Python 3.6 support is deprecated as of Spark 3.2.0. It’s easy to run locally on one machine - all you need is to have java installed on your system PATH, or the JAVA_HOME environment variable pointing to a Java installation. This should include JVMs on x86_64 and ARM64. Linux, Mac OS), and it should run on any platform that runs a supported version of Java. Spark runs on both Windows and UNIX-like systems (e.g.
Download spark for mac install#
Scala and Java users can include Spark in their projects using its Maven coordinates and Python users can install Spark from PyPI. Users can also download a “Hadoop free” binary and run Spark with any Hadoop version Downloads are pre-packaged for a handful of popular Hadoop versions. Spark uses Hadoop’s client libraries for HDFS and YARN.

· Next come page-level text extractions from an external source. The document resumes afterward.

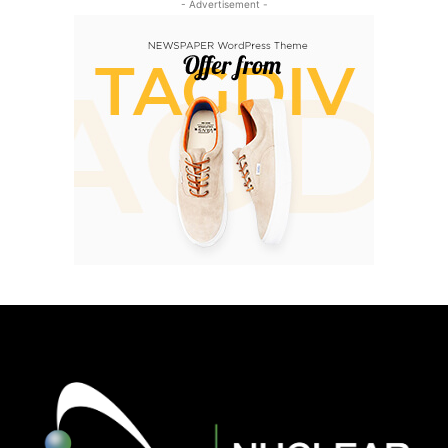
- Advertisement -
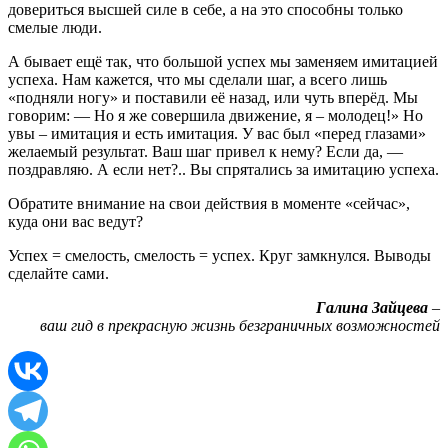
довериться высшей силе в себе, а на это способны только
смелые люди.
А бывает ещё так, что большой успех мы заменяем имитацией
успеха. Нам кажется, что мы сделали шаг, а всего лишь
«подняли ногу» и поставили её назад, или чуть вперёд. Мы
говорим: — Но я же совершила движение, я – молодец!» Но
увы – имитация и есть имитация. У вас был «перед глазами»
желаемый результат. Ваш шаг привел к нему? Если да, —
поздравляю. А если нет?.. Вы спрятались за имитацию успеха.
Обратите внимание на свои действия в моменте «сейчас»,
куда они вас ведут?
Успех = смелость, смелость = успех. Круг замкнулся. Выводы
сделайте сами.
Галина Зайцева
–
ваш гид в прекрасную жизнь безграничных возможностей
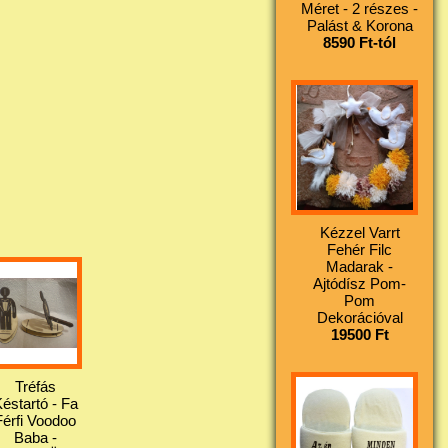
Méret - 2 részes -
Palást & Korona
8590 Ft-tól
Kézzel Varrt
Fehér Filc
Madarak -
Ajtódísz Pom-
Pom
Dekorációval
19500 Ft
Tréfás
éstartó - Fa
Férfi Voodoo
Baba -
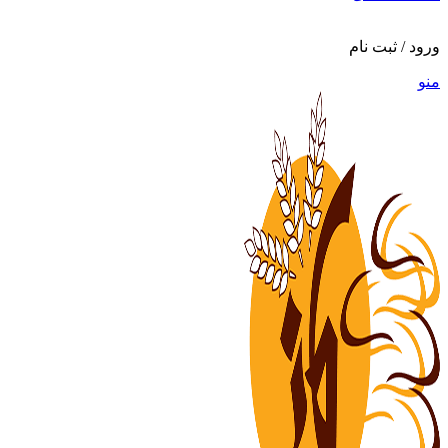
ورود / ثبت نام
منو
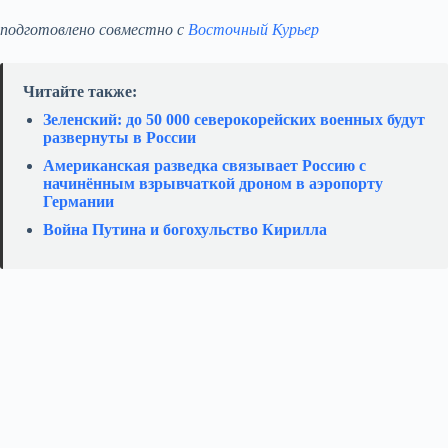
подготовлено совместно с
Восточный Курьер
Читайте также:
Зеленский: до 50 000 северокорейских военных будут
развернуты в России
Американская разведка связывает Россию с
начинённым взрывчаткой дроном в аэропорту
Германии
Война Путина и богохульство Кирилла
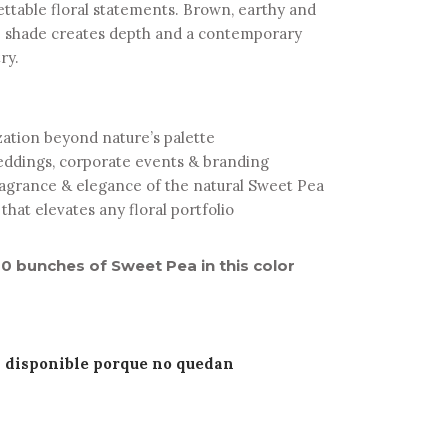
ettable floral statements. Brown, earthy and
e shade creates depth and a contemporary
ry.
zation beyond nature’s palette
eddings, corporate events & branding
ragrance & elegance of the natural Sweet Pea
hat elevates any floral portfolio
0 bunches of Sweet Pea in this color
á disponible porque no quedan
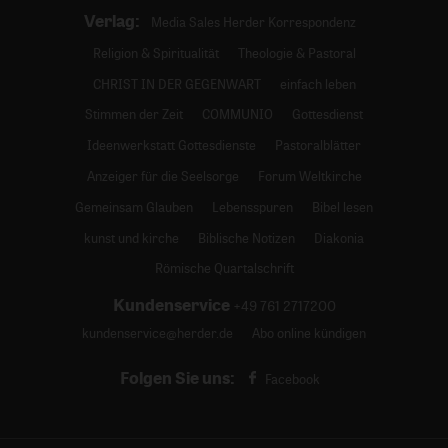
Verlag:
Media Sales Herder Korrespondenz
Religion & Spiritualität
Theologie & Pastoral
CHRIST IN DER GEGENWART
einfach leben
Stimmen der Zeit
COMMUNIO
Gottesdienst
Ideenwerkstatt Gottesdienste
Pastoralblätter
Anzeiger für die Seelsorge
Forum Weltkirche
Gemeinsam Glauben
Lebensspuren
Bibel lesen
kunst und kirche
Biblische Notizen
Diakonia
Römische Quartalschrift
Kundenservice
+49 761 2717200
kundenservice@herder.de
Abo online kündigen
Folgen Sie uns:
Facebook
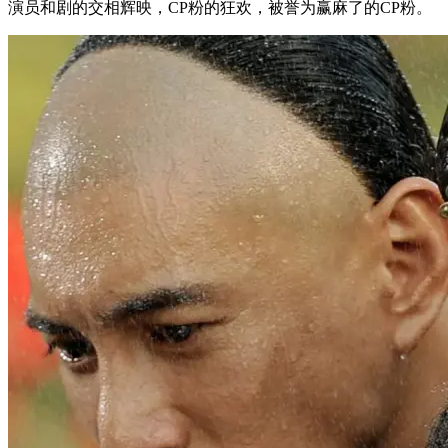
演员和剧的交相辉映，CP粉的狂欢，被誉为赢麻了的CP粉。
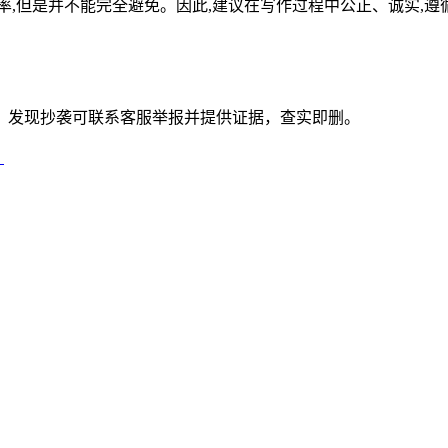
率,但是并不能完全避免。因此,建议在写作过程中公正、诚实,遵
。发现抄袭可联系客服举报并提供证据，查实即删。
）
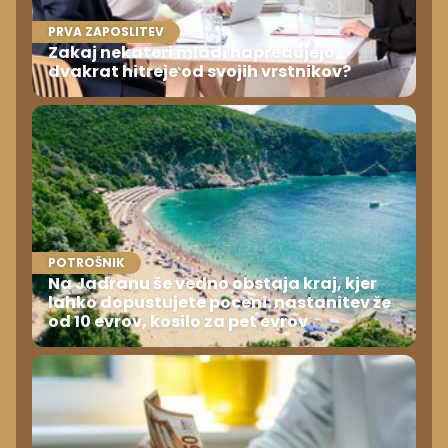
PRVA ZAPOSLITEV
Zakaj nekateri mladi napredujejo
dvakrat hitreje od svojih vrstnikov?
POTROŠNIK
Na Jadranu še vedno obstaja kraj, kjer
lahko dopustujete poceni: nastanitev že
od 10 evrov, kosilo za pet evrov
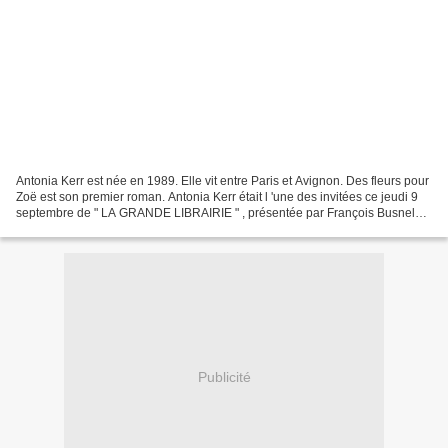
Antonia Kerr est née en 1989. Elle vit entre Paris et Avignon. Des fleurs pour
Zoë est son premier roman. Antonia Kerr était l 'une des invitées ce jeudi 9
septembre de " LA GRANDE LIBRAIRIE " , présentée par François Busnel
sur France 5 et cela m'a fait...
Publicité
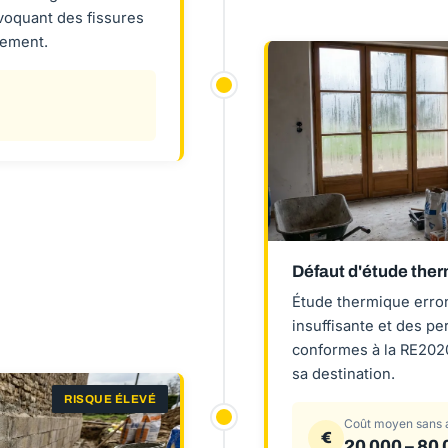
voquant des fissures
rement.
Défaut d'étude the
Étude thermique erron
insuffisante et des p
conformes à la RE2020
sa destination.
RISQUE ÉLEVÉ
Coût moyen sans 
€
20 000 – 80 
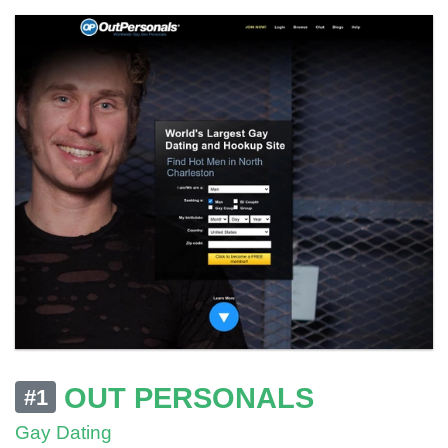
OUT PERSONALS
#1
Gay Dating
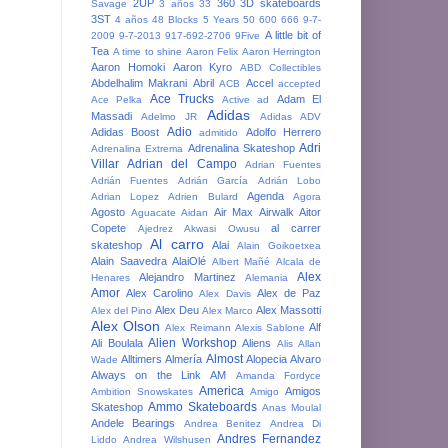
2UP
360
3D skateboards
Savage
3 años
33
3ST
4 años
48 Blocks
5 Years
50
600
666
9-7-
A little bit of
2009
9-7-2013
917-692-2706
9Five
Tea
A time to shine
Aaron Felix
Aaron Herrington
Aaron Homoki
Aaron Kyro
ABD Collectibles
Abdelhalim Makrani
Abril
Accel
ACB
accepted
Ace Trucks
Adam El
Ace Pelka
Active
ad
Adidas
Massadi
Adelmo JR
Adidas ADV
Adio
Adidas Boost
Adolfo Herrero
admitido
Adri
Adrenalina Skateshop
Adrenalina Extrema
Villar
Adrian del Campo
Adrian Fuentes
Adrián Fuentes
Adrián García
Adrián Lobo
Agenda
Adrian Lopez
Adrien Bulard
Agora
Agosto
Air Max
Airwalk
Aitor
Aguacate
Aidan
Copete
al carrer
Ajedrez
Akwasi Owusu
Al carro
skateshop
Alai
Alain Goikoetxea
Alain Saavedra
AlaiOlé
Albert Mañé
Alcala de
Alex
Alejandro Martinez
Henares
Alemania
Amor
Alex Carolino
Alex de Paz
Alex Davis
Alex Deu
Alex Massotti
Alex del Pino
Alex Marco
Alex Olson
Alf
Alex Reimann
Alexis Sablone
Alien Workshop
Ali Boulala
Aliens
Alis
Allan
Almost
Alltimers
Almería
Alopecia
Alvaro
Wade
Always on the Link
AM
Amanda Fordyce
America
Amigos
Ambition Snowskates
Amigo
Ammo Skateboards
Skateshop
Anas Moulal
Andele Bearings
Andrea Benitez
Andrea Di
Andres Fernandez
Liddo
Andrea Wilshusen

This documentation is for Spark version 3.2.1. Get Spark from the downloads page of the project website. It also supports a rich set of higher-level tools including Spark SQL for SQL and structured data processing, MLlib for machine learning, GraphX for graph processing, and Structured Streaming for incremental computation and stream processing. It provides high-level APIs in Java, Scala, Python and R,Īnd an optimized engine that supports general execution graphs. Apache Spark is a unified analytics engine for large-scale data processing.